Se le había pasado toda una vida sin darse cuenta. Y de golpe, cuando el año pasado ayudó a su hijo pequeño a hacer la mudanza, rompió a llorar mientras limpiaba el armario de encima de los fogones en su cocina estilo años treinta. Una tristeza intensa y silenciosa, envuelta en olor a lejía, madera blanca y polvo acumulado. En el coche, de vuelta a su piso, le vino una oleada de pánico. Le enfadaba haberse perdido el aviso, fuera el que fuese. La menopausia pareció una transformación física, no la introducción de una nueva conciencia. Hasta ese momento su alma no había sabido adaptarse a su cuerpo, y le costaba asimilar la convergencia de ambos. Sentía aversión, se lamentaba, temblaba ante una libertad que no había pedido. Tuvo que parar el coche a un lado de la carretera para tranquilizarse. Pasaron cientos de coches a toda velocidad, y ella tardó tres cuartos de hora en llevar la mano a la llave de contacto y volver a encender el motor.

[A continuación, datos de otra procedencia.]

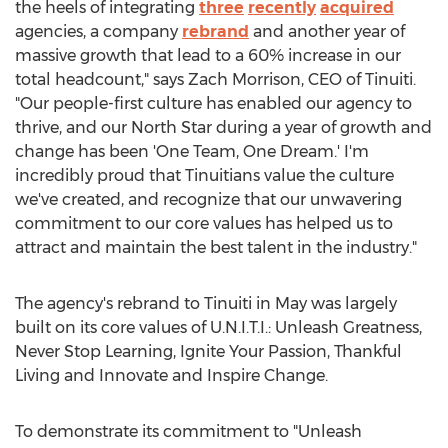
the heels of integrating
three
recently
acquired
agencies, a company
rebrand
and another year of
massive growth that lead to a 60% increase in our
total headcount," says
Zach Morrison
, CEO of Tinuiti.
"Our people-first culture has enabled our agency to
thrive, and our North Star during a year of growth and
change has been 'One Team, One Dream.' I'm
incredibly proud that Tinuitians value the culture
we've created, and recognize that our unwavering
commitment to our core values has helped us to
attract and maintain the best talent in the industry."
The agency's rebrand to Tinuiti in May was largely
built on its core values of U.N.I.T.I.: Unleash Greatness,
Never Stop Learning, Ignite Your Passion, Thankful
Living and Innovate and Inspire Change.
To demonstrate its commitment to "Unleash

Las primeras semanas en la nueva casa las pasó tumbada en la cama, rellenando crucigramas, viendo películas, pidiendo pizzas mal horneadas. Se había depilado las piernas en la ducha, sentada, porque esa nueva ducha se lo permitía, y después se frotaba las suaves espinillas mientras masticaba corteza de la pizza del día anterior, volvía a leer algún libro o se echaba la siesta. Le daba una sensación incomprensible, como si existiera más allá del tiempo, sin la incipiente vejez, la soledad posterior, separada de los recuerdos que más la habían forjado. Solo sentía ser un cuerpo, de la forma más básica y deliciosa. Ya hacía años que tenía ese cuerpo específico, había visto cómo se le formaban arrugas, hoyos y cómo se le deterioraba el cartílago, pero solo ahora lo sentía de verdad. Como si se tratara de un bosque inmemorial sin descubrir en el que entró cuando nadie lo vigilaba.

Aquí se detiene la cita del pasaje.